ACTIVITY:
The records that follow must all be duplicated exactly.
--- LISTED ENTRIES ---
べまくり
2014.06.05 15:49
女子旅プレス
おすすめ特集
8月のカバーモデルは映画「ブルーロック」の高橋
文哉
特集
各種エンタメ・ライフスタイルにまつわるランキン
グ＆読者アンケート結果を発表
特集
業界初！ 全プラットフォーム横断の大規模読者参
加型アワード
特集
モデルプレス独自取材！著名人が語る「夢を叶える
---
ANSWER TO THIS TASK:
べまくり
2014.06.05 15:49
女子旅プレス
おすすめ特集
8月のカバーモデルは映画「ブルーロック」の高橋
文哉
特集
各種エンタメ・ライフスタイルにまつわるランキン
グ＆読者アンケート結果を発表
特集
業界初！ 全プラットフォーム横断の大規模読者参
加型アワード
特集
モデルプレス独自取材！著名人が語る「夢を叶える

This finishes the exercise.